Impacto de la Crisis en la UNAM: Un Desafío para el Gobierno Federal
La controversia en torno a los exámenes de ingreso de la UNAM ha escalado a niveles que pueden afectar al gobierno federal encabezado por Claudia Sheinbaum. El secretario de Educación, Mario Delgado, está prestando especial atención a este tema, en el cual surgen preocupaciones sobre los vínculos entre un familiar del rector, Leonardo Lomelí, y uno de los propietarios de Territorium Life, la empresa que gestiona la seguridad de los exámenes.
Según fuentes de la Secretaría de Educación, hay sospechas sobre el rector relacionadas con Carlos Guillermo Elizondo Ance, cofundador de Territorium Life. Esta empresa ha estado al centro de la controversia tras la sorprendente cantidad de postulantes que obtuvieron altas calificaciones en las pruebas. Las acusaciones han llevado a Delgado a suspender pagos a la empresa para esclarecer la situación, lo que a su vez ha ocasionado un retraso de 40 millones de pesos en el financiamiento de los procesos de «pruebas y validación» del software que asegura la integridad de los exámenes.
En este contexto, el papel de Territorium Life es crucial en las investigaciones en curso. Con sede en Nuevo León, esta compañía trabaja con instituciones estatales como el Instituto Nacional Electoral (INE). Sin embargo, el contrato que firmó la UNAM por 101 millones de pesos se considera el más elevado en su historia, adjudicado directamente ante la premisa de ser una de las pocas entidades en el país habilitadas para este tipo de servicios.
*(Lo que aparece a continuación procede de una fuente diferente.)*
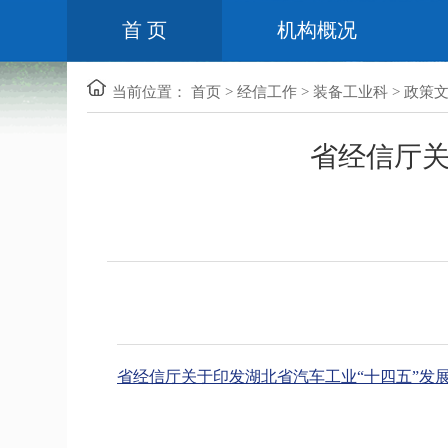
首 页
机构概况
当前位置：
首页
>
经信工作
>
装备工业科
>
政策
省经信厅关
省经信厅关于印发湖北省汽车工业“十四五”发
En medio de esta crisis, se han organizado manifestaciones de postulantes exigiendo claridad sobre la situación en la universidad. No obstante, la UNAM enfrenta otros desafíos que inquietan a la Secretaría de Educación Pública (SEP). Durante los últimos meses, han surgido denuncias sobre irregularidades en los procesos de selección de profesores, donde individuos con credenciales destacadas han sido excluidos en favor de aquellos con menos experiencia.
Además, preocupa la inacción frente a la proliferación de cuentas en redes sociales que comercializan exámenes y respuestas de la UNAM. A pesar de que la Rectoría fue informada sobre este fenómeno, no se han implementado las medidas necesarias para abordar esta problemática, lo que genera desconfianza en la integridad del sistema educativo de la universidad.
En resumen, la crisis en la UNAM resalta la necesidad de un consenso partidista y un enfoque colaborativo entre las distintas instancias del poder ejecutivo y las instituciones educativas para restaurar la confianza en el sistema académico y garantizar la transparencia en procesos fundamentales.